**Work task:** Beginning with the first line, retype exactly the records below up to and including the line with "through a historic"; pictures do not belong in the copy.

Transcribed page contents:
━━━━━━━━━━━━━━━━

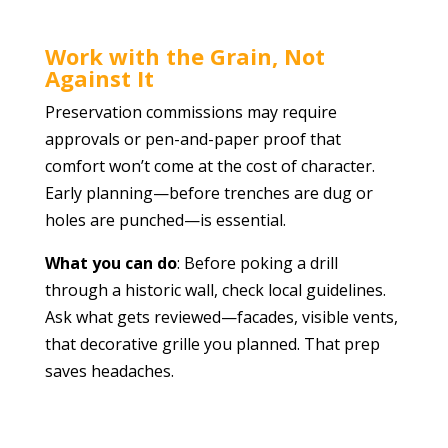
Work with the Grain, Not
Against It
Preservation commissions may require
approvals or pen-and-paper proof that
comfort won’t come at the cost of character.
Early planning—before trenches are dug or
holes are punched—is essential.
What you can do
: Before poking a drill
through a historic wall, check local guidelines.
Ask what gets reviewed—facades, visible vents,
that decorative grille you planned. That prep
saves headaches.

━━━━━━━━━━━━━━━━

**Solution for this problem:**
Work with the Grain, Not
Against It
Preservation commissions may require
approvals or pen-and-paper proof that
comfort won’t come at the cost of character.
Early planning—before trenches are dug or
holes are punched—is essential.
What you can do
: Before poking a drill
through a historic wall, check local guidelines.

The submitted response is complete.